Co-linearity analyses module¶
Copyright (C) 2018 Arthur Zwaenepoel
This program is free software: you can redistribute it and/or modify it under the terms of the GNU General Public License as published by the Free Software Foundation, either version 3 of the License, or (at your option) any later version.
This program is distributed in the hope that it will be useful, but WITHOUT ANY WARRANTY; without even the implied warranty of MERCHANTABILITY or FITNESS FOR A PARTICULAR PURPOSE. See the GNU General Public License for more details.
You should have received a copy of the GNU General Public License along with this program. If not, see <http://www.gnu.org/licenses/>.
Contact: arzwa@psb.vib-ugent.be
The co-linearity analysis functions currently only support intragenomic analyses.
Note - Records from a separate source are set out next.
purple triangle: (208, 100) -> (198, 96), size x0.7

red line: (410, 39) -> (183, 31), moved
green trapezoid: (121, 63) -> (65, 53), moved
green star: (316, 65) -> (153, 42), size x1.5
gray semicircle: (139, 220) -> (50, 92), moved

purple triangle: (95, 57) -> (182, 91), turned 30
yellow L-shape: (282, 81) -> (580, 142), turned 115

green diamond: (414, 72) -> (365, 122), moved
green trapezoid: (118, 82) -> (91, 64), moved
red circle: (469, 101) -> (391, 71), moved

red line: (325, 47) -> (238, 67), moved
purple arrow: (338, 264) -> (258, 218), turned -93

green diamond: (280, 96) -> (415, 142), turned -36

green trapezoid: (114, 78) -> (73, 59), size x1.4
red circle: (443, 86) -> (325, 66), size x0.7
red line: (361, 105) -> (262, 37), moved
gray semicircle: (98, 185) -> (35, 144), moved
It can be a bit finicky, but that’s mainly due to I-ADHoRe and people messing up the GFF format, not me! (definitely also me)
-
wgd.colinearity.
_write_gene_lists
(genome, output_dir='gene_lists')¶ Write out the gene lists
Parameters: - genome – Genome object
- output_dir – output directory
-
wgd.colinearity.
get_anchor_pairs
(anchors, ks_distribution=None, out_file='anchors_ks.csv')¶ Get anchor pairs and their corresponding Ks values (if provided)
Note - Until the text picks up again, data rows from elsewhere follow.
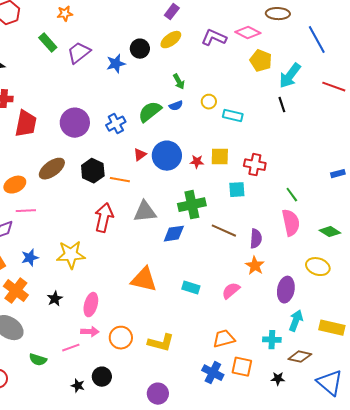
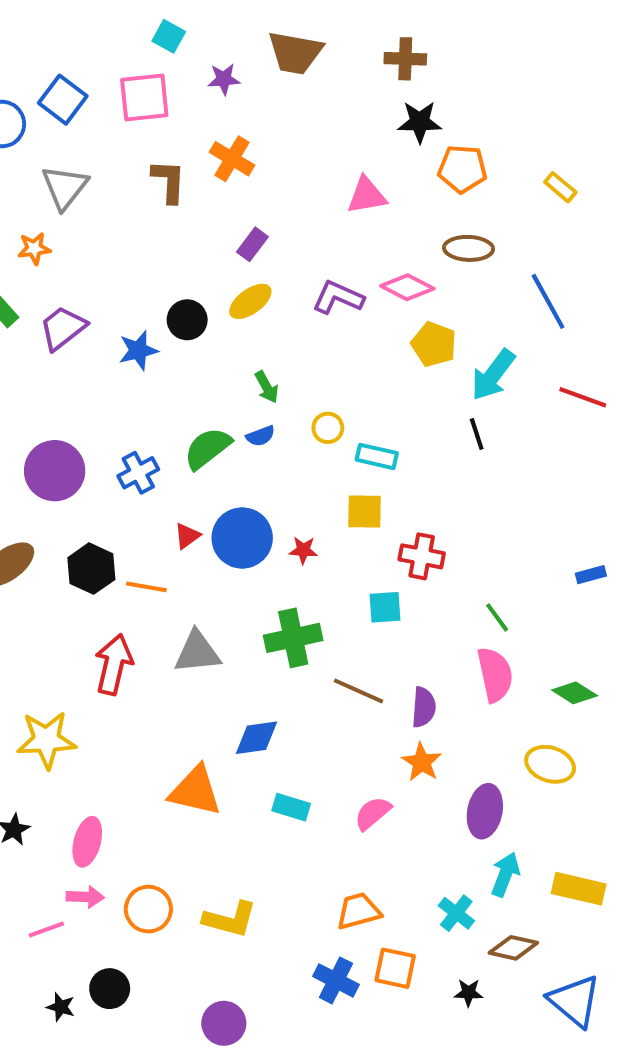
yellow square: (220, 157) -> (365, 511), moved
blue diamond: (174, 234) -> (256, 738), moved
cyan cross: (272, 340) -> (456, 913), turned 36

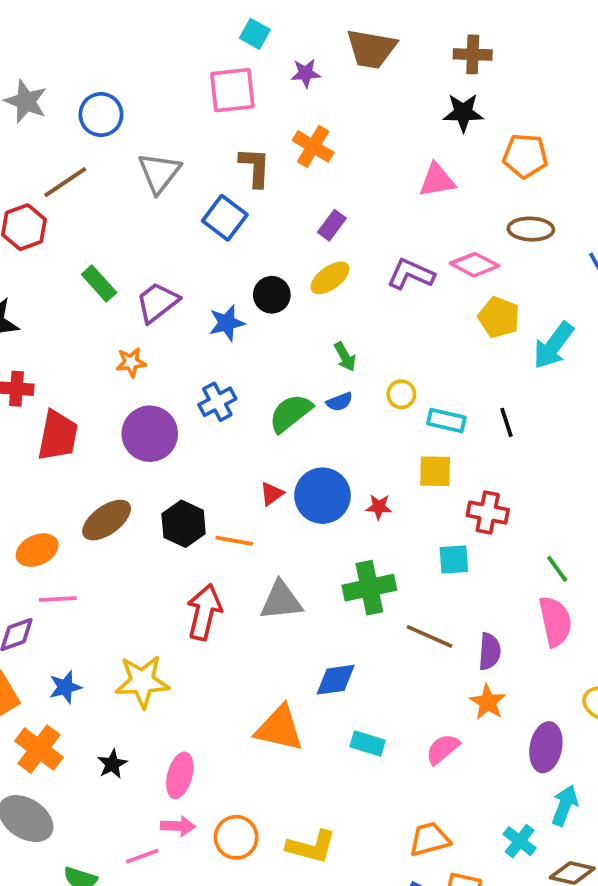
blue square: (63, 100) -> (225, 218), moved
black star: (420, 122) -> (463, 113), moved
orange star: (34, 248) -> (131, 362), moved
black line: (477, 434) -> (506, 422), moved
blue cross: (138, 473) -> (217, 402), moved

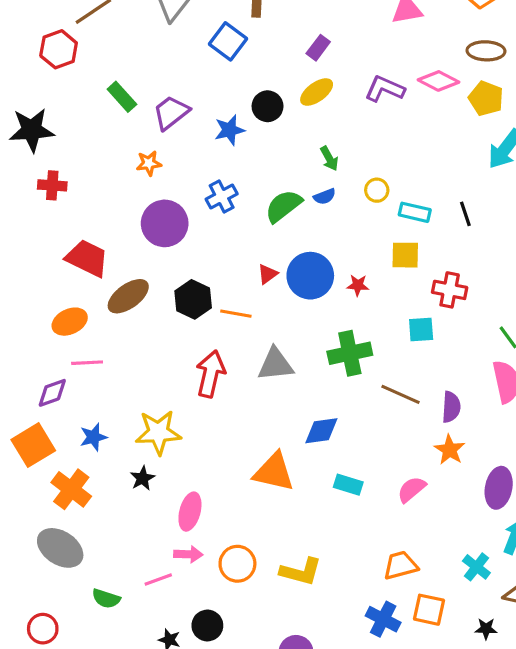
yellow pentagon: (499, 317) -> (486, 98), moved
red trapezoid: (58, 436) -> (87, 258), moved, turned -75
black star: (112, 764) -> (142, 478), moved

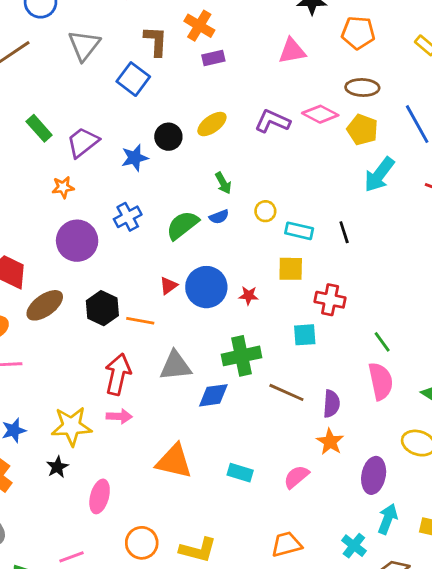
purple rectangle: (318, 48) -> (213, 58), moved, turned 40
blue diamond: (321, 431) -> (213, 395), moved
pink arrow: (188, 554) -> (119, 416), moved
Parameters: - anchors – anchorpoints.txt output from I-ADHoRe 3.0
- ks_distribution – Ks distribution dataf rame
- out_file – output file name
Returns: pandas dataframe(s): anchors and data frame
-
wgd.colinearity.
run_adhore
(config_file)¶ Run I-ADHoRe for a given config file
Parameters: config_file – path to I-ADHoRe configuration file
-
wgd.colinearity.
segments_to_chords_table
(segments_file, genome, output_file='chords.tsv')¶ Create chords table for visualization in a chord diagram. Uses the segments.txt output of I-ADHoRe. Chords are defined by a source chromosome and a target chromosome and begin and end coordinates for each chromosome respectively.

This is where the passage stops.